For starters, you drew your mom the same size as the house. Good enough for the fridge? I don’t even want it in my garbage.
Me: Will my girlfriend be ok using Chanel 5 if she’s never used Chanel 1-4
Salesgirl: *into walkie talkie* security he’s back here again
Never go grocery shopping hungry. Always bring a chair to the furniture store. Buy clothes in a swimsuit. I’m not clear on the rules
I’ve decided I’m not going to let my teen’s attitude get to me today, and so far I’m doing really well with it.
She’s not awake yet.
If you’re a couple who sit on the same side of the booth, I’mma slide into the empty seat and eat your fries. Stop creeping everyone out.
every 5 year old named Khaleesi is about to get a little brother named Zelenskyy
Drive it like you stole it, by driving cautiously and observing all applicable traffic laws to avoid further incidents so as to not attract unwanted scrutiny.

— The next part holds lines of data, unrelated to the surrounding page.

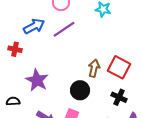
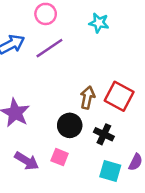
black cross: (119, 97) -> (104, 134), moved

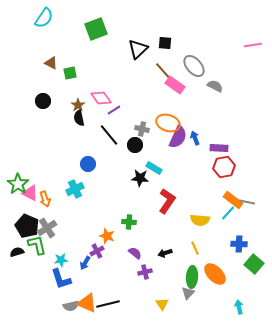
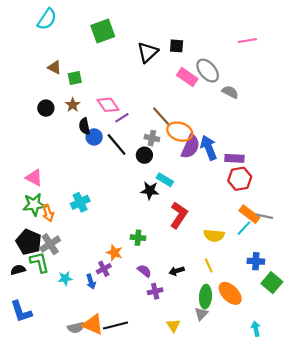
pink line: (253, 45) -> (247, 41), moved
brown line: (164, 72) -> (162, 117), moved
pink rectangle: (175, 85) -> (187, 77), moved
brown star: (78, 105) -> (73, 105), moved
blue arrow: (195, 138) -> (209, 148), size x1.6
blue circle: (88, 164) -> (94, 137), moved
green star: (18, 184) -> (34, 204), moved, turned 30
pink triangle: (30, 193) -> (34, 178), moved
blue arrow: (85, 263) -> (91, 282), turned -48
blue L-shape: (61, 279) -> (21, 312), moved

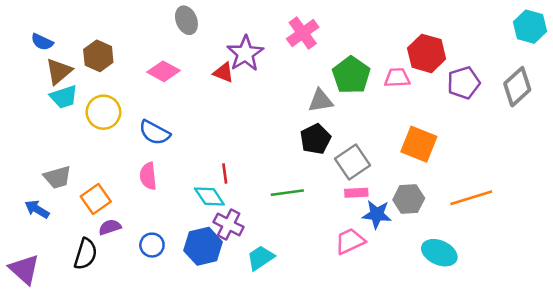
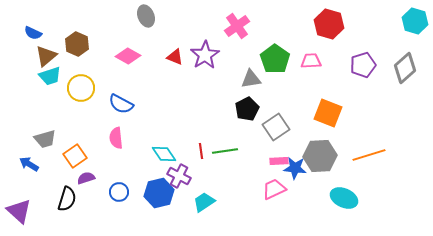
purple star: (245, 53) -> (205, 55), moved
red hexagon: (427, 53) -> (329, 24), moved
red line: (225, 173) -> (201, 151), moved
pink rectangle: (356, 193) -> (279, 161), moved
gray hexagon: (409, 199) -> (320, 156), size x1.4

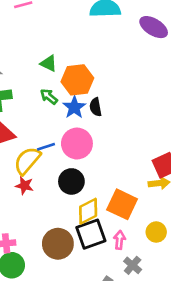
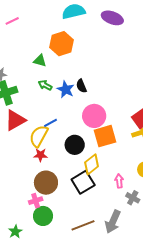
orange hexagon: (77, 80) -> (61, 44), moved
pink circle: (77, 144) -> (94, 116), moved
orange square: (122, 204) -> (105, 136), moved, turned -30
black square: (91, 234) -> (83, 182), moved
brown circle: (58, 244) -> (46, 183), moved

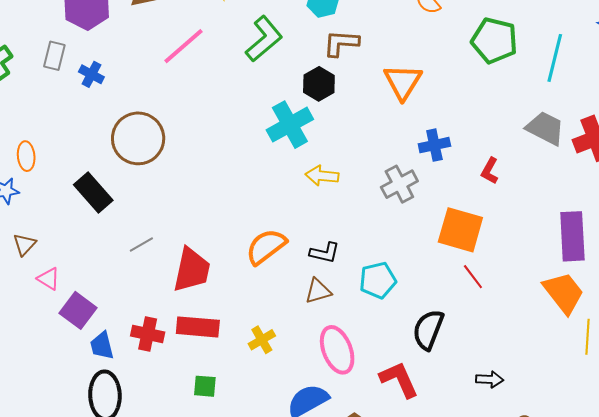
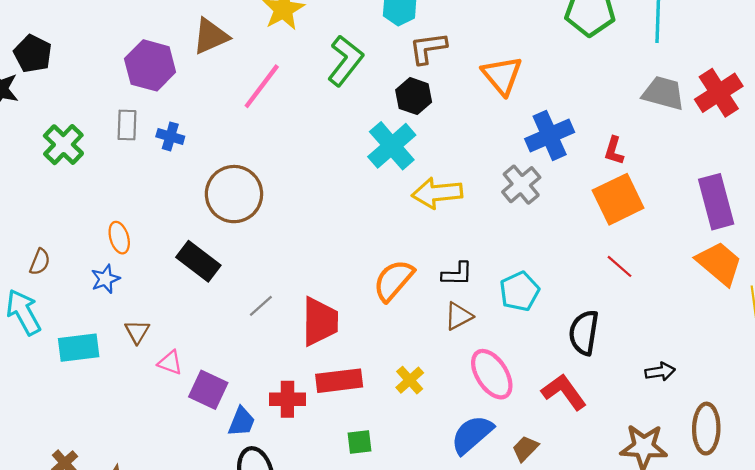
blue cross: (434, 145) -> (550, 135), size x1.4
yellow arrow: (322, 176) -> (437, 193), size x1.4
orange square: (460, 230) -> (618, 199), moved, turned -30
blue trapezoid: (102, 346) -> (242, 422), turned -132

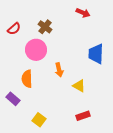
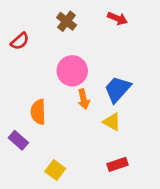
brown cross: (45, 27) -> (67, 21), moved
pink circle: (36, 50) -> (72, 71), moved
blue trapezoid: (96, 54) -> (118, 89), moved, turned 40

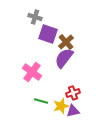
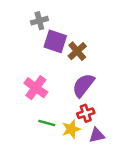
gray cross: (35, 17) -> (39, 21), turned -32
purple semicircle: (64, 58) -> (83, 85), moved
purple triangle: (73, 111) -> (97, 135), moved

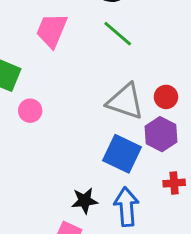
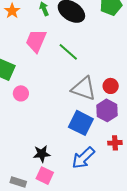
green line: (118, 34) -> (68, 52), moved
black star: (85, 201) -> (42, 154), moved
blue arrow: (126, 207) -> (83, 158), turned -130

Just so we’re all clear since there’s a lot of disagreement about birth years:
Boomer = Anyone older than you that you don’t like
Millennial = Anyone younger than you that you don’t like
Gen Z = Anyone younger than you that you don’t like and don’t understand
hey I just met you
and this is crazy
but I’m going to argue with another stranger in your mentions
for hours maybe
How to draw a duck
I love how one day my body just decided “You know what you really need is some ear hair.”
Husband: *Grabs a pillow off the couch* Did we get new pillows?
Me: Uh huh, last year, when we got the new couches
me: so what, you’re gonna be angry at me for the rest of your life
wife: no, the rest of yours
Body by burrito
There’s something mentally wrong with people who ask other parents if their baby isn’t the cutest baby they’ve ever seen
Your proctologist called. He found your head.
I’m an old soul. I know this because when my ex left me she kept saying I was “real mature” while rolling her eyes in admiration.
Pretty rude to eat a salad in front of your houseplants
I can’t lose this last 20 pounds so I’m just telling everyone that I’m pregnant now.
cw: (hanging up the phone) never get married.
me: why?
cw: that was my husband. he called to tell me about the gold panning kit he just bought on amazon.
My 7YO: (eats a triple ice cream cone, rides a pony, swims with dolphins, gets a new video game) mom, can I have this candy car?
Me: Wait til after dinner
Him: THIS IS THE WORST DAY EVER!
I always date mathematicians. That way when they ask why I’m breaking up w/them I can say DO THE MATH JERRY. Oh yeah & I always date Jerries
Doctor: you’ve got-
Me: [cigarette in mouth] lung cancer?
Doctor: nope, diabetes
Me: huh [finishes eating candy cigarette] weird
One thing that bothers me about vampire novels is that vampires are essentially just very old people. They should act like it.
I want to see a sexy vampire who looks like they’re in their 20’s go on a rant about Woodrow Wilson while chewing hard candies.
Priest: Marriage lasts until death. You’re not married in heaven.
Me: Why not?
Wife: Then we’d be in hell.
VENOM: Time to meet your maker!
SPIDER-MAN: The radioactive spider?
VENOM: No, like-
SPIDER-MAN: My dad? Cuz he’s dead. Wow, ur a douche.